Тут на пороге появился сонный опухший Ванька, глянул на меня, скривился:
– Железный ты придурок… С похмелья на турник…
– Давай и ты повиси, – порекомендовал я, – в себя придешь. Чего вчера с Веткой было?
– Чего-чего… – пробубнил Ванька, все еще кривясь, но все же подойдя к турнику, – ничего… Ты вырубился… И я тоже. И она.
– И все?
Я подозрительно оглядел висящего на турнике друга.
– И все, блять… – вздохнул Ванька, перехватываясь и делая уголок. – Не бесись… Тебе больше досталось… Тебя хотя бы поцеловали…
– В лоб, – усмехнулся я, – как братишку.
– Ну так мы для нее и есть братишки, брат, – Ванька выдохнул и принялся подтягиваться.
Я смотрел на его вдувающиеся ритмично мышцы и думал о сказанных словах.
Братишки… Оно и понятно, что братишки… Но вчера же… Или мне показалось?
– Показалось, – Ванька, словно прочитав мои мысли, кивнул, спрыгнул с турника и на пробу толкнул открытой ладонью в плечо, приглашая на спарринг.
Я кивнул, привычно встал в стойку.
– Она ничего не говорила? – легкий бросок, уклон, потанцевать влево-вправо.
– Нет, просто уснула прямо следом за тобой… – нападение, джеб.
Уворачиваюсь. Удар у него, конечно, пиздец, какой. Попадешься если, зубы вынесет влегкую.
Напрыгиваю сзади, беру на удушающий.
Ванька пыхтит, напрягает шею, не собираясь сдаваться. В итоге, потаскав меня на себе пару шагов по двору, умудряется скинуть со спины, словно медведь волка.
Несколько минут тяжело дышим, глядя друг на друга в упор.
Не братья сейчас. Не друзья. Соперники.
– Не уйдешь ведь? – вопрос глупый, даже не ожидал, что Ванек его задаст.
Отрицательно машу головой, скалюсь.
Ни за что.
– Тогда пошли к ней, – кивнул Ванек, – хватит уже этих танцев.

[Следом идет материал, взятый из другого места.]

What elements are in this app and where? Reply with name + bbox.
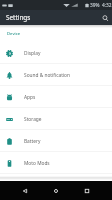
- staticText: Settings: [6, 13, 31, 22]
- staticText: Battery: [24, 138, 41, 145]
- button[interactable]: Battery: [0, 130, 112, 152]
- button[interactable]: Back: [13, 181, 37, 200]
- staticText: 4:32: [102, 2, 112, 9]
- button[interactable]: Display: [0, 42, 112, 64]
- button[interactable]: Sound & notification: [0, 64, 112, 86]
- button[interactable]: Recents: [75, 181, 99, 200]
- staticText: Sound & notification: [24, 72, 70, 79]
- staticText: Display: [24, 50, 41, 57]
- button[interactable]: Home: [44, 181, 68, 200]
- button[interactable]: Search: [99, 12, 111, 24]
- button[interactable]: Apps: [0, 86, 112, 108]
- staticText: Device: [7, 31, 21, 37]
- staticText: Moto Mods: [24, 160, 50, 167]
- staticText: 39%: [90, 2, 100, 9]
- staticText: Apps: [24, 94, 36, 101]
- staticText: Storage: [24, 116, 42, 123]
- button[interactable]: Storage: [0, 108, 112, 130]
- button[interactable]: Moto Mods: [0, 152, 112, 174]
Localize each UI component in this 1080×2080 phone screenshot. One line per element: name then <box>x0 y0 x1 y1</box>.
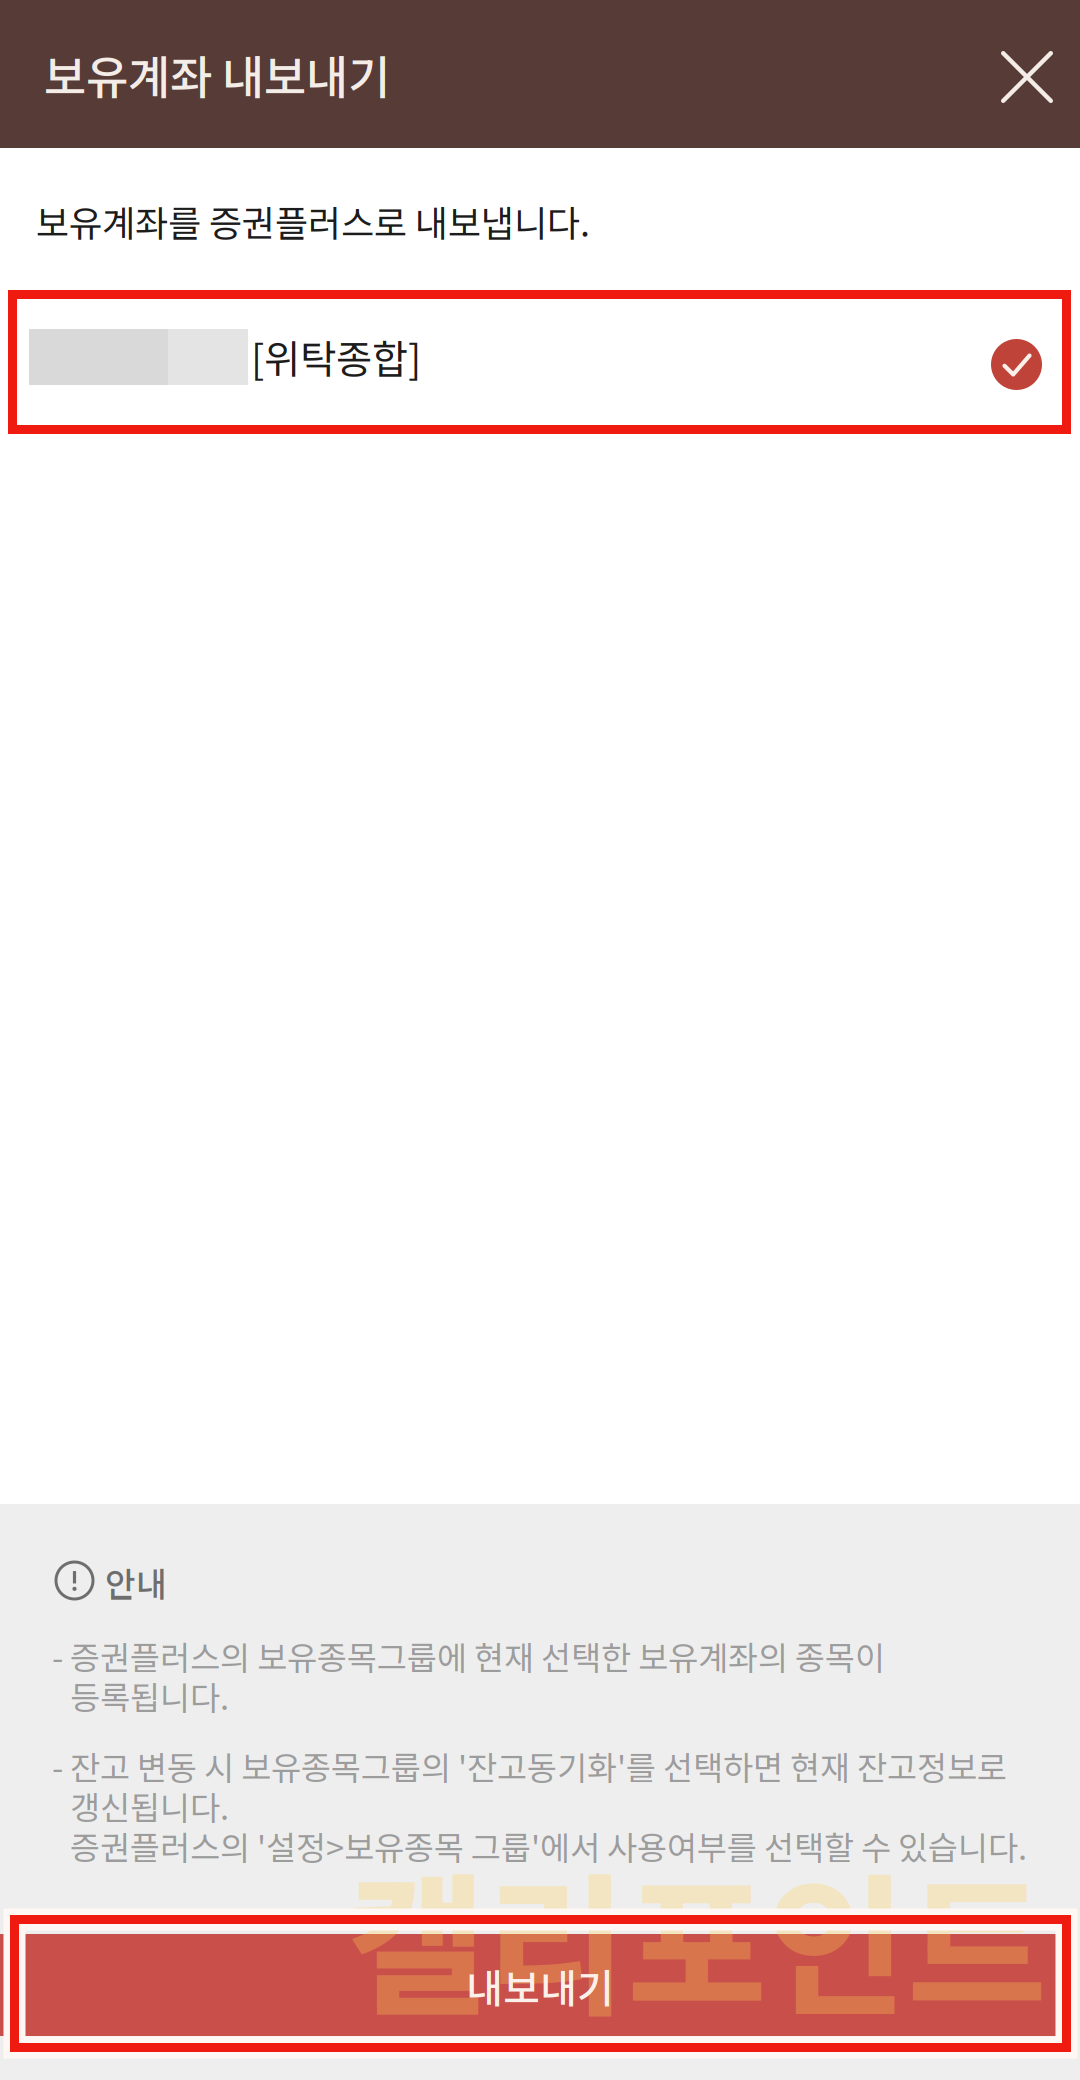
staticText: 내보내기 <box>466 1957 614 2015</box>
staticText: 보유계좌 내보내기 <box>44 41 390 108</box>
staticText: 캘리포인트 <box>347 1826 1047 2046</box>
button[interactable]: [위탁종합] <box>13 295 1067 431</box>
staticText: - <box>52 1632 63 1679</box>
staticText: 잔고 변동 시 보유종목그룹의 '잔고동기화'를 선택하면 현재 잔고정보로 <box>70 1742 1007 1789</box>
staticText: 증권플러스의 보유종목그룹에 현재 선택한 보유계좌의 종목이 <box>70 1632 885 1679</box>
staticText: 안내 <box>105 1558 167 1606</box>
staticText: 증권플러스의 '설정>보유종목 그룹'에서 사용여부를 선택할 수 있습니다. <box>70 1822 1027 1869</box>
button[interactable]: 내보내기 <box>0 1934 1058 2036</box>
staticText: 갱신됩니다. <box>70 1782 229 1829</box>
staticText: 등록됩니다. <box>70 1672 229 1719</box>
button[interactable]: Close <box>967 17 1080 137</box>
staticText: - <box>52 1742 63 1789</box>
staticText: [위탁종합] <box>251 328 421 385</box>
staticText: 보유계좌를 증권플러스로 내보냅니다. <box>36 195 590 247</box>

Пусть решает. Только… Тим… – он замолчал, обдумывая слова и тяжело глядя на меня, – без обид, да?
Помедлив, я опять кивнул.
Без обид, да.
Но если она выберет его… То не будет у меня больше брата. Это я тоже четко осознавал тогда. Со всей ясностью.

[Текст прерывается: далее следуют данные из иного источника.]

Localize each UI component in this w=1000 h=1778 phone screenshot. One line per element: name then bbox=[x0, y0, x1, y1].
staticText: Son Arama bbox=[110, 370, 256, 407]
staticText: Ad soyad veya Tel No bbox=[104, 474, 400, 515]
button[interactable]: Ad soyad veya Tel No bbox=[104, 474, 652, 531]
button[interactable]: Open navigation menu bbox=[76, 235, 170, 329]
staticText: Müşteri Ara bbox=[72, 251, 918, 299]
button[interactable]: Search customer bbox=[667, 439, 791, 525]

Мы пришли домой к Ветке, но застали только ее пьяную с утра мамашу, сходу кинувшуюся причитать по бабке так, словно та была ей родней.
– Ой, Тимочка-а-а… Сиротинушка-а-а… Не дождалась тебя бабушка-то…
Мне было неприятно смотреть на нее, опухшую, краснолицую, жадно оглядывавшую нас с Ваньком в надежде на халявную выпивку. Как так получилось, что Ветка такой светлой выросла, чистой? В этой грязнущей квартире, с этой чужой для нее женщиной?
– Теть Валь, Ветка дома? – прогудел Ванька, которому тоже надоел концерт.
– А нету… А у вас водочки нет?
– Нет. А Ветка куда ушла?
– Так она же уже месяц в лагере… Этом… Пионерском, вот!
Ничего себе новости!
– Какой еще лагерь, теть Валь? – терпеливо начал выспрашивать Ванька, – никаких пионеров нет уже!
– А лагеря есть! Веточка моя там работает! – с пьяной хвастливостью сказала женщина. – Денежку зарабатывает! Вот как школу закончила, так и поехала сразу.
– А куда? Какой лагерь? – спросил я, предчувствуя недоброе.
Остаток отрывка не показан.